The tune eventually led off an EP --an Extended Play 45 rpm record--of six songs featured on American Bandstand, and so it was the first Chuck Berry song I owned, and listened to over and over.
The song mixed familiar elements of my world with a kind of (for me) teenage dream world. It's about a school day, starting off: Up in the mornin' and out to school/ The teacher is teachin' the Golden Rule...
Although my teachers were teaching more rules than that at the Cathedral School. My Catholic parish was still catching up to our Baby Boom numbers, and so my class from St. Paul's was moved for 6th and 7th grade up to the much larger Cathedral School on Main Street, across from Greensburg High School. It was my first experience with lots of kids (by 7th grade, some of our classes had 60 students, and were complete chaos) and with big school features like a cafeteria.
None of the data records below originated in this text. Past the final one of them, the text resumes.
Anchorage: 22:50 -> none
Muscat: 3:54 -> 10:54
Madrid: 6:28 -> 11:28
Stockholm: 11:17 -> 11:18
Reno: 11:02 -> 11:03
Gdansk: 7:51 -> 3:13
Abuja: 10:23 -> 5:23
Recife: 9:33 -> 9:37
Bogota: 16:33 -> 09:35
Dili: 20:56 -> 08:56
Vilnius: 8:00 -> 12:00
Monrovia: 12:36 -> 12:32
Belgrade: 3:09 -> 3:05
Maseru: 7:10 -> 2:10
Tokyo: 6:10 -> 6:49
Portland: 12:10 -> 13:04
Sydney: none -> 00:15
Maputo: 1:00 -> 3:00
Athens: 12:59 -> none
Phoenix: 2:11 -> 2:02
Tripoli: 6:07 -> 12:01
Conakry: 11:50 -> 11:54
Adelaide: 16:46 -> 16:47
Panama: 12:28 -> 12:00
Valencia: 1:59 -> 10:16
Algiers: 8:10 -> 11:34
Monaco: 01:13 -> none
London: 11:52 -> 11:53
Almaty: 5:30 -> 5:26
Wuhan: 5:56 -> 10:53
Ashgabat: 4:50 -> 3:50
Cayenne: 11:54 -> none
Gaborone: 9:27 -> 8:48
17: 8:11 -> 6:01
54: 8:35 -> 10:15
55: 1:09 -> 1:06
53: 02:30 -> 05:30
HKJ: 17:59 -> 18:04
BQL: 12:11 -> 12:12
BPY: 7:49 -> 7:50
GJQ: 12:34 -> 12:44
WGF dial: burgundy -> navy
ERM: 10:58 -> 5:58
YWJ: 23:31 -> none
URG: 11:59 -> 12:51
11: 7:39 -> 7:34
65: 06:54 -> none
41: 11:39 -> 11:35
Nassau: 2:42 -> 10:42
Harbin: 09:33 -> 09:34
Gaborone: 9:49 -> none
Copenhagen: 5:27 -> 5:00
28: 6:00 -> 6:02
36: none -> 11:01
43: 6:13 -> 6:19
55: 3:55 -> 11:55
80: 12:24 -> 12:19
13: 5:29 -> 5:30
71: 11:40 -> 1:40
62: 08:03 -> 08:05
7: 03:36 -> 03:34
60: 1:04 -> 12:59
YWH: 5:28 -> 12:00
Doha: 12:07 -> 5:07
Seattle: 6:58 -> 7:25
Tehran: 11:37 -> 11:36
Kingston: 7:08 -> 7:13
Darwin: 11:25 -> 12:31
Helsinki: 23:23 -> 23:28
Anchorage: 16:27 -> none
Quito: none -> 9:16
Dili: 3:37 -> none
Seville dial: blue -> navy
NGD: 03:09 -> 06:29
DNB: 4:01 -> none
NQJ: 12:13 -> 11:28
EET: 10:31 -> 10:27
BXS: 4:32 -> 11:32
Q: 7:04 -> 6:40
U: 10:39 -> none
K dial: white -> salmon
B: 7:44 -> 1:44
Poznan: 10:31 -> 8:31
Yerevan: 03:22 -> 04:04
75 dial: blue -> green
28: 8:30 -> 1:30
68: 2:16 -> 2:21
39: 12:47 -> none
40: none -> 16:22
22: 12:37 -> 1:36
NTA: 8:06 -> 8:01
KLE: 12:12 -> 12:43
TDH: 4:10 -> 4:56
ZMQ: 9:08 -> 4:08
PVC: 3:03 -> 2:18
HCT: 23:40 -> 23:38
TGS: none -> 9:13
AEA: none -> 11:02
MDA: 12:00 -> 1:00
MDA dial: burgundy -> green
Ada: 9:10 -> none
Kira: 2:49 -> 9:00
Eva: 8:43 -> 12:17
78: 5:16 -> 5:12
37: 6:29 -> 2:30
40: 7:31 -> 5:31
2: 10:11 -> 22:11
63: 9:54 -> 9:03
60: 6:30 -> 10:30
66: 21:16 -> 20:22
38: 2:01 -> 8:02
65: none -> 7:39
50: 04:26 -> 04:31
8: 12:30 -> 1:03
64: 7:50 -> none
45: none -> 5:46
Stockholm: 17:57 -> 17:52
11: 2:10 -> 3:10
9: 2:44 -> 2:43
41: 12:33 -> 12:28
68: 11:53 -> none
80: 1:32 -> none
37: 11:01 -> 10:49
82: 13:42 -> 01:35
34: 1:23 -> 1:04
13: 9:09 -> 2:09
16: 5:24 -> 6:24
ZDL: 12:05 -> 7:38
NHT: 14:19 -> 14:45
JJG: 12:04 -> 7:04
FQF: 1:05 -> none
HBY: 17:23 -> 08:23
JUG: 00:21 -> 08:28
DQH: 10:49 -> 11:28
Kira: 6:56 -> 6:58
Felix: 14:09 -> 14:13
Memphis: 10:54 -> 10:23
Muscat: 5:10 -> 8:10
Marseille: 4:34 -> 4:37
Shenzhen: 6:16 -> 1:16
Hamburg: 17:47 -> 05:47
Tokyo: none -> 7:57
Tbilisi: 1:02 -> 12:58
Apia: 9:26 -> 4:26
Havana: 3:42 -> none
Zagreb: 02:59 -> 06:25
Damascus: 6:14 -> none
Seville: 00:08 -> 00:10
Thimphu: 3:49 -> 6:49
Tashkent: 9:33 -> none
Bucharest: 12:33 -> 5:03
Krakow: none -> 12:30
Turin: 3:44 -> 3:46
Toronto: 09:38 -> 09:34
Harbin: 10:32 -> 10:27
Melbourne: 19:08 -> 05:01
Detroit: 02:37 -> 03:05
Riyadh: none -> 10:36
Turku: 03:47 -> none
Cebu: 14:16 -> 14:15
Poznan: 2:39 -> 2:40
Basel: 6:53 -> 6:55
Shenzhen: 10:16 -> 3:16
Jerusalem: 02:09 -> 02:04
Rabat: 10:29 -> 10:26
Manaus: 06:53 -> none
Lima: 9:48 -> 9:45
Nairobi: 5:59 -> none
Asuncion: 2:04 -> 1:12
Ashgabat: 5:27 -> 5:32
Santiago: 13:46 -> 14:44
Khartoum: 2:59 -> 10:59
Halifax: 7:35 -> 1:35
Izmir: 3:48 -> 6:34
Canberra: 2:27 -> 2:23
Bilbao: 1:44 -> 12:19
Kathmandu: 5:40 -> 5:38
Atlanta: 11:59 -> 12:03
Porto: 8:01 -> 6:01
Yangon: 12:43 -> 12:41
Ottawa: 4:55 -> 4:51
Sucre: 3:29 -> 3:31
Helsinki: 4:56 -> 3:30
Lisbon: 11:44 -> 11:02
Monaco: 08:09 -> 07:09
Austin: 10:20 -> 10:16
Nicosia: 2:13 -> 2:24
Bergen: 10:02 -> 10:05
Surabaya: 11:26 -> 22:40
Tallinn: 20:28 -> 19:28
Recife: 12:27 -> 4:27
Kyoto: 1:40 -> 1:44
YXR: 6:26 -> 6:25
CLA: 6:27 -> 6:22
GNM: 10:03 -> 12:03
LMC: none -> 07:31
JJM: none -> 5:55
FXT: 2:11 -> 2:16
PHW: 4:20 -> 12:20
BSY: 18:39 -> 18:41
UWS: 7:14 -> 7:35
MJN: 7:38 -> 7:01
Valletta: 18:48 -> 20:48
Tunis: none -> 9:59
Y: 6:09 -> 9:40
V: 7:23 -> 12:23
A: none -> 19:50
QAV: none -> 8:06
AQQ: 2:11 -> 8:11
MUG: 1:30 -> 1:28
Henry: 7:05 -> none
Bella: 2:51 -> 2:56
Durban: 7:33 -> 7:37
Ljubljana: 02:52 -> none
And Chuck Berry even sang about that: Ring, ring goes the bell/The cook in the lunch room's ready to sell/You're lucky if you can find a seat/You're fortunate if you have time to eat...
The song was basically about school as a pressure cooker (Back in the classroom, open your books/Keep up, the teacher don't know how mean she looks)
Then suddenly there's release: Soon as three o'clock rolls around//You finally lay your burden down/Close up your books, get out of your seat//Down the halls and into the street
And that's where any similarity to my experience ended, and the teenage fantasy world began: Up to the corner and 'round the bend/ Right to the juke joint, you go in..
There were no juke joints, or malt shops, or any of the teenage fantasy places we saw on Ozzie and Harriet and other TV shows. Sure, there were places with juke boxes. But there was never any place around where kids would dance in the afternoon: The best we could do is go home and watch other kids dance on American Bandstand. All day long you been wantin' to dance,/Feeling the music from head to toe/ Round and round and round we go...
Not that any of us could dance, or could overcome the self-consciousness of being shorter than the girls (who somehow during the summer between 6th and 7th grades, all grew breasts), and with our voices changing and pimples sprouting. So losing inhibitions and joyously dancing at the juke joint was as much a fantasy world as the world of romance.
Still, I could feel the music, feel that it was particularly mine, and so rejoin Chuck Berry's ecstatic words to end the song: Hail, hail rock and roll/ /Deliver me from the days of old/Long live rock and roll /The beat of the drums, loud and bold/ Rock, rock, rock and roll/The feelin' is there, body and soul.
That was Chuck Berry's subject: the music itself. From Roll Over, Beethoven to Johnny B. Goode and Rock & Roll Music.
Chuck Berry was a musical innovator in what he put together: rhythm and blues and country music principally, but he also knew how to construct a pop song. He said the guitar riff opening to "Johnny B. Goode" was inspired by the Glenn Miller Orchestra opening to "In The Mood." There were lots of black artists whose songs were hits mostly when recorded by whites. But Chuck Berry's songs couldn't be imitated. Only a decade later were there new versions by the Beatles and the Rolling Stones, among others.
He had seemingly several careers, popping up with a new hit or playing on TV with John Lennon, never looking or acting much older. I saw him live at an oldies show in the 70s, when he had his last and biggest hit, "My Ding-a-Ling," not among his best.
Chuck Berry had a strange life, suggested by just one fact: three days after he performed at the White House for President Jimmy Carter, he was locked in a federal pen for tax evasion. But he had a long life, too. He died on Saturday at the age of 90. May he rest in peace. His work lives on.